Under the Obama-era nuclear deal, known as the JCPOA, Iran agreed to ship the vast majority of its enriched uranium to Russia and it submitted to strict inspections by the International Atomic Energy Agency. Iran began replenishing its stockpile after Trump pulled out of the JCPOA during his first term in office.
“With the increase in the stockpile, all of a sudden it made it theoretically possible that even things like US World War II [era] nuclear designs were now viable because you had enough enriched uranium,” the former intelligence official explained.
For that reason, “getting the stock of the enriched uranium out of the country” is a “big deal”, the official said. If the US really was concerned that Iran was so close to a bomb, it would have necessitated a strategy that addresses taking control of the uranium stockpile.
US legislators briefed on the war effort said they had been given no indication that securing the uranium was on the agenda.
“I’ve gone to all the briefings,” Democrat senator Ron Wyden, who sits on the Senate intelligence committee, told the FT. “And I leave scratching my head [because] it doesn’t seem like people thought much about that.”
The IAEA reported recently that the entrance to Iran’s underground nuclear facility at Natanz, heavily bombed in June, sustained more damage early in the US and Israel’s new war.

The Israeli military said this week that it had hit two nuclear sites during its bombing campaign this month, including the Minzadehei compound where it alleged scientists had worked to “develop a key component for nuclear weapons” and the Taleghan compound, which it said was “utilised to develop advanced explosives and to conduct sensitive experiments” as part of a “covert nuclear weapon development programme in the 2000s”.
The US military has not mentioned any targets, among the 6,000 so far, that have been connected to Iran’s nuclear programme or stockpile.

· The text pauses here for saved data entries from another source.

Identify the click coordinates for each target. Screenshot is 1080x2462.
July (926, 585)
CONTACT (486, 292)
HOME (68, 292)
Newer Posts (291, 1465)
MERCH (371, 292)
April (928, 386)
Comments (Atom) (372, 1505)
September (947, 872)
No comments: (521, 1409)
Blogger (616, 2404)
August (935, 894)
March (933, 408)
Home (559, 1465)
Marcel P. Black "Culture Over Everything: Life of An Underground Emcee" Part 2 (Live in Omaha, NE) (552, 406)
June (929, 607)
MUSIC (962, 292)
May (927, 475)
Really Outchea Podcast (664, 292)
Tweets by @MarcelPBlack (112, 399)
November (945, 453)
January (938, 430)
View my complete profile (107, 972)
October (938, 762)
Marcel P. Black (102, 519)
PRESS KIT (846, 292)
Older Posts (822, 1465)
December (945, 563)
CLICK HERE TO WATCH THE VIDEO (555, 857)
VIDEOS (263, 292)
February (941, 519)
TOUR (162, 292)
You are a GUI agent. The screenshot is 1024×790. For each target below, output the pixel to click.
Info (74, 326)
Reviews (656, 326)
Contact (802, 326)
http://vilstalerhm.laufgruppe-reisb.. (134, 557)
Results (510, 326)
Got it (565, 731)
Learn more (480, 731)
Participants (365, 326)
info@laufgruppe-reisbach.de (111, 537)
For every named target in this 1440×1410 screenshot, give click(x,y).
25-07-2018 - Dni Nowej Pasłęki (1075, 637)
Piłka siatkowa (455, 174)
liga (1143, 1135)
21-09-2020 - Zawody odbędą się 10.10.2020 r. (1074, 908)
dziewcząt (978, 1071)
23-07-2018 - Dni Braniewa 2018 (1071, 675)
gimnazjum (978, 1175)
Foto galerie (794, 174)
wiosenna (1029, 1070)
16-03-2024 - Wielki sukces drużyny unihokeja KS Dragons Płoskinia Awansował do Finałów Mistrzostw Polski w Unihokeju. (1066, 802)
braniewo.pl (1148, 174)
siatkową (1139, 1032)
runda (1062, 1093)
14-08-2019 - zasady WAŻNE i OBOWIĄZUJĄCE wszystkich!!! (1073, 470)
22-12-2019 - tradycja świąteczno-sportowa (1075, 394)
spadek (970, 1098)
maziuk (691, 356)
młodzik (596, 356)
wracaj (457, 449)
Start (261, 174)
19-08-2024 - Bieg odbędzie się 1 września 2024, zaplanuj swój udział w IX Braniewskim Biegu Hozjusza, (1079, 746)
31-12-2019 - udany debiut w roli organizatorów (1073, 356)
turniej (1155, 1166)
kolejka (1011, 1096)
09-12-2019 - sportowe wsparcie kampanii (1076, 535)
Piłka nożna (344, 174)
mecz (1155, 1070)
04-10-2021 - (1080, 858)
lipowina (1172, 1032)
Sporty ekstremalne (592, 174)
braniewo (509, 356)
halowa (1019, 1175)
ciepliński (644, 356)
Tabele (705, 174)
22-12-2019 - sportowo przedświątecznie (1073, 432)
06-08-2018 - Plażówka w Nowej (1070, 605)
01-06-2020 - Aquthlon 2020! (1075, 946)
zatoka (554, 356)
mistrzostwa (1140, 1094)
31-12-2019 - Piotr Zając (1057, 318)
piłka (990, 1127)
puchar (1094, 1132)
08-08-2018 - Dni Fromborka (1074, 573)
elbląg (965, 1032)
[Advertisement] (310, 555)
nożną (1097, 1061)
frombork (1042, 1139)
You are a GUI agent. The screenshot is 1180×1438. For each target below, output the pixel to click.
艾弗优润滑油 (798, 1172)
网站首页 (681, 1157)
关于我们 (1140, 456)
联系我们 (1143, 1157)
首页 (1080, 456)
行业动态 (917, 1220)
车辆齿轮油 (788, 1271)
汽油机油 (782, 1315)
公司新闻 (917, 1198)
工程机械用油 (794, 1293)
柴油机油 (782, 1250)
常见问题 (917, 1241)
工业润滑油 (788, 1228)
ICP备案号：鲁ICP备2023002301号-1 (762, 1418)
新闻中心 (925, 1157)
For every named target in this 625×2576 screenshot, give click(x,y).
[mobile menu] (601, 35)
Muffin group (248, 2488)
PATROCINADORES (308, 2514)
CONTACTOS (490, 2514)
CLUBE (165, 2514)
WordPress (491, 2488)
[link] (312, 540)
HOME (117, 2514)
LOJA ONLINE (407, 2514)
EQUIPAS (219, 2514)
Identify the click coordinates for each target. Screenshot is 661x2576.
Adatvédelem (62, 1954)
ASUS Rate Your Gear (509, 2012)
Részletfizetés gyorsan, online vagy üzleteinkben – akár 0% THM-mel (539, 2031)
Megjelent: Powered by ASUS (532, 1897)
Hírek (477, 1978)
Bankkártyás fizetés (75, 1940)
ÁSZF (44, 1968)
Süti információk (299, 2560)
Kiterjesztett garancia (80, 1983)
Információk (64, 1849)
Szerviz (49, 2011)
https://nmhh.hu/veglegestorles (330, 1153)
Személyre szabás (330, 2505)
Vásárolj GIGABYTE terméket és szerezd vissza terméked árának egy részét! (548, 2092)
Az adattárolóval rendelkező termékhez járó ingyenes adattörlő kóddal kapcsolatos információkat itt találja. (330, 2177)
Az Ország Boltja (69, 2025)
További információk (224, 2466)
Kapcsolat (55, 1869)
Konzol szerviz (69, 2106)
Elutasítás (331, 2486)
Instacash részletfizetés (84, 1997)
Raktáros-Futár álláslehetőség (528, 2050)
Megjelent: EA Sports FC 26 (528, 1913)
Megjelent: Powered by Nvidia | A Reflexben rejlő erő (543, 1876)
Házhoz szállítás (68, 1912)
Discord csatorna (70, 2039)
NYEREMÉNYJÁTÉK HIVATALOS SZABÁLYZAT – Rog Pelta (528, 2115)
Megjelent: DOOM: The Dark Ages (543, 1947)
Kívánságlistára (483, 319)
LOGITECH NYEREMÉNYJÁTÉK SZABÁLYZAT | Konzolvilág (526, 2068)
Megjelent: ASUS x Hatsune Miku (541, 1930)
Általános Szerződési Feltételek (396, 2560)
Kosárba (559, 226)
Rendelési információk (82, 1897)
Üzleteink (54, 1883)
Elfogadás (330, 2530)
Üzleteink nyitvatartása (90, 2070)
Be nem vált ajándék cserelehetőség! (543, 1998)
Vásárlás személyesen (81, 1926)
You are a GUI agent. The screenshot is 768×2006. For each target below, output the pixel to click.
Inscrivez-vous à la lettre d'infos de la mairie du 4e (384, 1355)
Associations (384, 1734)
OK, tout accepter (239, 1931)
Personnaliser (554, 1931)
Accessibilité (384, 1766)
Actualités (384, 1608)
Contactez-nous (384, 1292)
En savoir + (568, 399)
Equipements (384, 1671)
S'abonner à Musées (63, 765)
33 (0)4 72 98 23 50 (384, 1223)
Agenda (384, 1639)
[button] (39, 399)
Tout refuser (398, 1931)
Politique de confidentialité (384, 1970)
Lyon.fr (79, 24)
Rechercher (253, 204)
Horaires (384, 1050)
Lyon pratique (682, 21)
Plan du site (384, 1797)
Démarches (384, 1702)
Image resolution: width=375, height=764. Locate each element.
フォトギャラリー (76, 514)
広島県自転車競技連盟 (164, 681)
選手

In two factsheets released this week about “Operation Epic Fury”, US Central Command said the targets have included command and control centres, communications systems, missile, drone and minelaying assets, the Iranian Revolutionary Guard Corps and Navy.
On Friday, Trump told Fox News: “Right now, we are focused on knocking the hell out of their missiles and their drones.”
A White House official told the FT that “the United States is effectively meeting or exceeding all of its benchmarks” in Iran and “that includes destroying Iran’s dreams of ever possessing a nuclear weapon”.